## Problem to work on:
The records below need copying. Match each line exactly.

## Given records:
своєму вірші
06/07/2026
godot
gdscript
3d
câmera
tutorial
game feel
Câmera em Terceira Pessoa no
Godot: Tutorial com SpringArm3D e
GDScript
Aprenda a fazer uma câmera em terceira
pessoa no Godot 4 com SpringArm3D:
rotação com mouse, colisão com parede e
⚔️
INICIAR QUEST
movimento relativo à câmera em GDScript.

## Result of the exercise:
своєму вірші
06/07/2026
godot
gdscript
3d
câmera
tutorial
game feel
Câmera em Terceira Pessoa no
Godot: Tutorial com SpringArm3D e
GDScript
Aprenda a fazer uma câmera em terceira
pessoa no Godot 4 com SpringArm3D:
rotação com mouse, colisão com parede e
⚔️
INICIAR QUEST
movimento relativo à câmera em GDScript.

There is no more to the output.